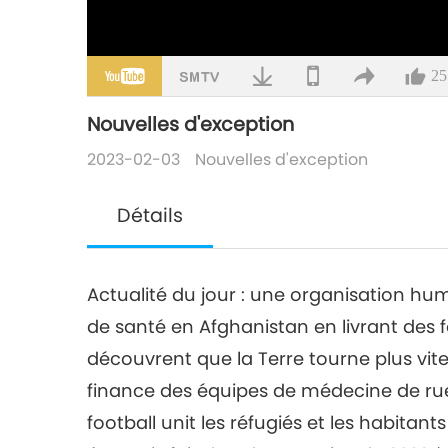
25
Nouvelles d'exception
2023-02-03
Nouvelles d'exception
Détails
Actualité du jour : une organisation hum
de santé en Afghanistan en livrant des f
découvrent que la Terre tourne plus vite ;
finance des équipes de médecine de rue 
football unit les réfugiés et les habita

^^^^^^^^

_About this exercise_
What you return should match the material line for line, with the images removed.

_Written answer_
25
Nouvelles d'exception
2023-02-03
Nouvelles d'exception
Détails
Actualité du jour : une organisation hum
de santé en Afghanistan en livrant des f
découvrent que la Terre tourne plus vite ;
finance des équipes de médecine de rue 
football unit les réfugiés et les habita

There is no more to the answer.